Face à une histoire politique qui se construit sur fond d'unions de façade souvent marquées par la rupture au milieu du gué, les mots ne suffisent plus pour exprimer la détresse des gens et leur déception. Les urgences se multiplient et le jeu d'éternelles recompositions ne semble servir à rien au plan des avancées économiques et sociales. Cela ne date pas d'aujourd'hui. C'est un mode de fonctionnement repérable depuis l'époque coloniale, avec les alliances sans lendemain et les nombreux échecs des projets et programmes de développement. La même tendance n'a cessé de s'affirmer dans ce Sénégal des politiciens, et depuis le début des années 2000, en mettant au cœur des stratégies d'unions et, de manière presque permanente, un maître mot et un seul crédo : le chantage.

Le pouvoir à tout prix. Loin de la caricature, un journal de bord, un livre culte, résume la vie politique sénégalaise de 1955 à 1980. Son auteur, Roland Colin, fidèle collaborateur de Mamadou Dia, déroule une version qui s’adapte bien au titre : « Sénégal, Notre pirogue. Au soleil de la Liberté ». Passé inaperçu pour le grand nombre depuis sa publication en 2007, ce livre qui dépasse sa propre actualité pour l’époque, reste aujourd’hui et pour bien des années encore, un ouvrage de chevet et de référence pour l’historiographie africaine et le monde politique sénégalais. Par la valeur des éléments de contenus. Mais, encore par la qualité des informations, il donne finalement raison à Joseph Ki Zerbo qui rappelait dans les années 70, la nécessité d’une réécriture de l’histoire africaine. Sincère et pathétique. Des fois, terrible et révoltante, c’est bien une œuvre pour la postérité à faire lire dans les écoles et dans les cours d’histoire pour consolider les bases de la construction démocratique au Sénégal.

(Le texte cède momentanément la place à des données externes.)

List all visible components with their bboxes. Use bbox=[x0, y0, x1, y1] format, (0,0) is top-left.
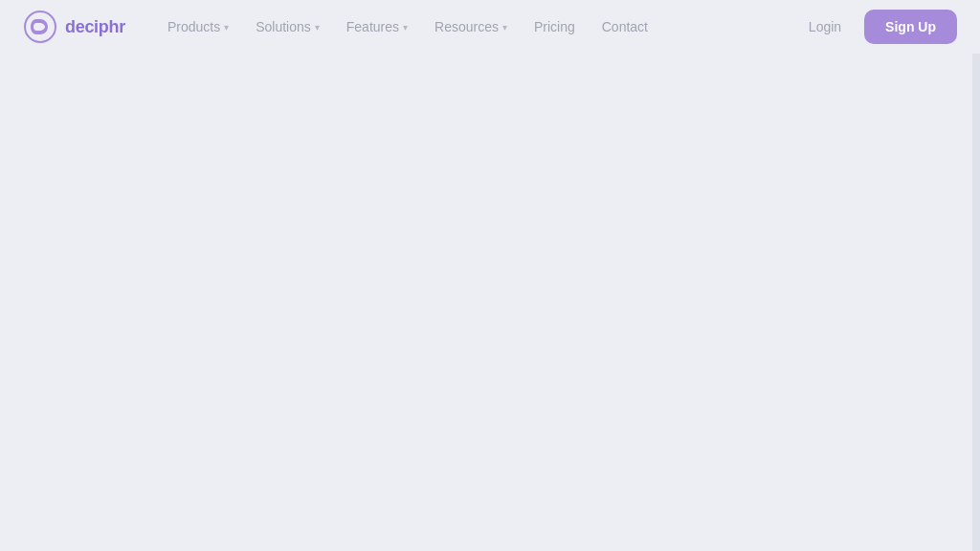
navbar: deciphr Products ▾ Solutions ▾ Features … bbox=[0, 0, 980, 54]
nav-resources-label: Resources bbox=[434, 19, 499, 34]
logo-text: deciphr bbox=[65, 17, 125, 37]
login-button[interactable]: Login bbox=[793, 11, 857, 42]
nav-products-label: Products bbox=[167, 19, 220, 34]
scrollbar-track bbox=[972, 0, 980, 551]
nav-item-products[interactable]: Products ▾ bbox=[156, 11, 240, 42]
nav-item-pricing[interactable]: Pricing bbox=[523, 11, 587, 42]
chevron-down-icon: ▾ bbox=[224, 22, 229, 33]
chevron-down-icon: ▾ bbox=[315, 22, 320, 33]
svg-point-0 bbox=[25, 11, 56, 42]
chevron-down-icon: ▾ bbox=[403, 22, 408, 33]
nav-item-resources[interactable]: Resources ▾ bbox=[423, 11, 519, 42]
signup-button[interactable]: Sign Up bbox=[864, 10, 957, 44]
logo-icon bbox=[23, 10, 57, 44]
nav-item-solutions[interactable]: Solutions ▾ bbox=[244, 11, 331, 42]
main-content bbox=[0, 54, 980, 551]
nav-pricing-label: Pricing bbox=[534, 19, 575, 34]
nav-solutions-label: Solutions bbox=[256, 19, 311, 34]
nav-actions: Login Sign Up bbox=[793, 10, 957, 44]
logo[interactable]: deciphr bbox=[23, 10, 125, 44]
chevron-down-icon: ▾ bbox=[502, 22, 507, 33]
nav-links: Products ▾ Solutions ▾ Features ▾ Resour… bbox=[156, 11, 793, 42]
nav-item-contact[interactable]: Contact bbox=[590, 11, 659, 42]
nav-contact-label: Contact bbox=[602, 19, 648, 34]
nav-features-label: Features bbox=[346, 19, 399, 34]
nav-item-features[interactable]: Features ▾ bbox=[335, 11, 419, 42]
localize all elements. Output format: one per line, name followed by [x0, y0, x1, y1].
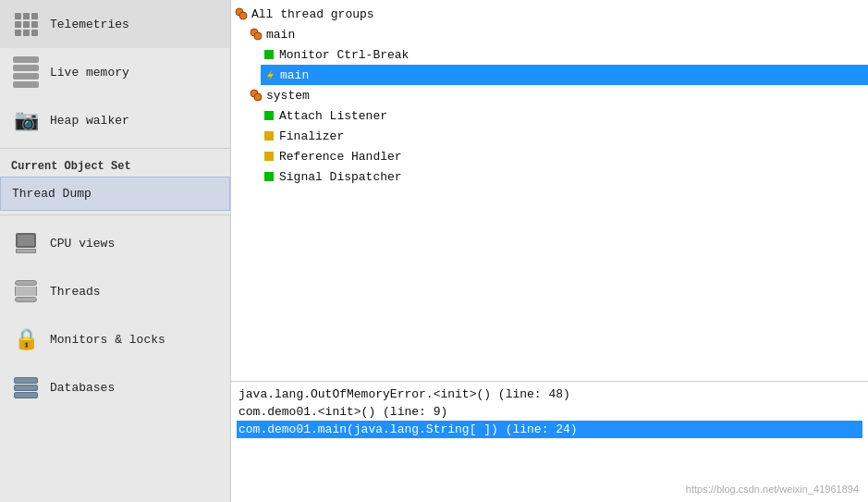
- svg-point-6: [254, 93, 262, 101]
- sq-green-icon: [264, 50, 275, 59]
- sq-yellow-icon: [264, 131, 275, 141]
- tree-node-main-thread[interactable]: main: [261, 65, 868, 85]
- sidebar-item-threads-label: Threads: [50, 285, 101, 299]
- lightning-icon: [264, 69, 276, 81]
- sidebar-divider-2: [0, 214, 230, 215]
- sidebar-item-databases[interactable]: Databases: [0, 363, 230, 411]
- tree-node-attach-listener[interactable]: Attach Listener: [261, 105, 868, 126]
- sq-green-icon: [264, 172, 275, 181]
- telemetries-icon: [11, 9, 41, 39]
- current-object-set-label: Current Object Set: [11, 160, 131, 173]
- tree-node-label: main: [280, 68, 309, 82]
- sidebar-item-databases-label: Databases: [50, 381, 115, 395]
- cpu-views-icon: [11, 228, 41, 258]
- tree-node-label: Signal Dispatcher: [279, 170, 402, 184]
- sidebar-item-threads[interactable]: Threads: [0, 267, 230, 315]
- tree-node-signal-dispatcher[interactable]: Signal Dispatcher: [261, 166, 868, 187]
- tree-node-finalizer[interactable]: Finalizer: [261, 126, 868, 146]
- svg-marker-4: [267, 70, 274, 80]
- tree-node-label: Reference Handler: [279, 150, 402, 164]
- thread-dump-label: Thread Dump: [12, 187, 92, 201]
- stack-line-text: com.demo01.<init>() (line: 9): [238, 405, 447, 419]
- tree-node-monitor-ctrl-break[interactable]: Monitor Ctrl-Break: [261, 44, 868, 65]
- tree-node-all-thread-groups[interactable]: All thread groups: [231, 4, 868, 24]
- sidebar-item-cpu-views-label: CPU views: [50, 237, 115, 251]
- sidebar-section-current-object-set: Current Object Set: [0, 153, 230, 177]
- tree-node-label: system: [266, 89, 310, 103]
- threads-icon: [11, 276, 41, 306]
- tree-node-label: Attach Listener: [279, 109, 387, 123]
- tree-node-main-group[interactable]: main: [246, 24, 868, 44]
- stack-line-text: java.lang.OutOfMemoryError.<init>() (lin…: [238, 387, 570, 401]
- live-memory-icon: [11, 57, 41, 87]
- group-icon: [250, 89, 263, 102]
- tree-node-reference-handler[interactable]: Reference Handler: [261, 146, 868, 166]
- tree-node-label: Monitor Ctrl-Break: [279, 48, 409, 62]
- stack-line-text: com.demo01.main(java.lang.String[ ]) (li…: [238, 422, 578, 436]
- sq-green-icon: [264, 111, 275, 120]
- main-panel: All thread groups main Monitor Ctrl-Brea…: [231, 0, 868, 502]
- group-icon: [250, 28, 263, 41]
- svg-point-1: [239, 12, 247, 19]
- sidebar: Telemetries Live memory 📷 Heap walker Cu…: [0, 0, 231, 502]
- databases-icon: [11, 373, 41, 402]
- sidebar-item-telemetries[interactable]: Telemetries: [0, 0, 230, 48]
- sq-yellow-icon: [264, 152, 275, 161]
- monitors-locks-icon: 🔒: [11, 324, 41, 354]
- heap-walker-icon: 📷: [11, 105, 41, 135]
- sidebar-item-live-memory-label: Live memory: [50, 66, 129, 80]
- stack-trace-panel[interactable]: java.lang.OutOfMemoryError.<init>() (lin…: [231, 382, 868, 502]
- thread-tree[interactable]: All thread groups main Monitor Ctrl-Brea…: [231, 0, 868, 382]
- sidebar-divider-1: [0, 148, 230, 149]
- sidebar-item-cpu-views[interactable]: CPU views: [0, 219, 230, 267]
- tree-node-label: All thread groups: [251, 7, 374, 21]
- tree-node-system-group[interactable]: system: [246, 85, 868, 105]
- group-icon: [235, 7, 248, 20]
- sidebar-item-heap-walker[interactable]: 📷 Heap walker: [0, 96, 230, 144]
- sidebar-item-thread-dump[interactable]: Thread Dump: [0, 177, 230, 211]
- sidebar-item-monitors-locks-label: Monitors & locks: [50, 333, 165, 347]
- tree-node-label: Finalizer: [279, 129, 344, 143]
- sidebar-item-monitors-locks[interactable]: 🔒 Monitors & locks: [0, 315, 230, 363]
- stack-line-2[interactable]: com.demo01.<init>() (line: 9): [237, 403, 862, 421]
- sidebar-item-live-memory[interactable]: Live memory: [0, 48, 230, 96]
- stack-line-3[interactable]: com.demo01.main(java.lang.String[ ]) (li…: [237, 421, 862, 438]
- stack-line-1[interactable]: java.lang.OutOfMemoryError.<init>() (lin…: [237, 386, 862, 403]
- sidebar-item-heap-walker-label: Heap walker: [50, 114, 129, 128]
- tree-node-label: main: [266, 28, 295, 42]
- svg-point-3: [254, 32, 262, 40]
- sidebar-item-telemetries-label: Telemetries: [50, 18, 129, 31]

Rattrapé par les démons du passé, le présent politique sénégalais n’est pas encore débarrassé de ce jeu d'intérêts. Comme s’il s’agissait d’un éternel recommencement auquel le peuple devrait être soumis…

De Lamine Guèye à Senghor, de la fin de la Fédération du Mali, de l’échec du compagnonnage entre et Léopold Sédar Senghor et Mamadou Dia, Abdoulye Wade et Idrissa Seck et Macky Sall et ses alliés de la première alternance démocratique du Sénégal, l’histoire est malheureusement marquée par ces unions sans lendemain, ces échecs et ruptures regrettables : mais plus grave, ces trahisons qui ne s’effacent jamais de la mémoire des témoins qui les ont vécues, mais aussi de celles des générations qui se suivent et qui racontent à leurs descendances cette même histoire. Triste scénario d’un film sans fin…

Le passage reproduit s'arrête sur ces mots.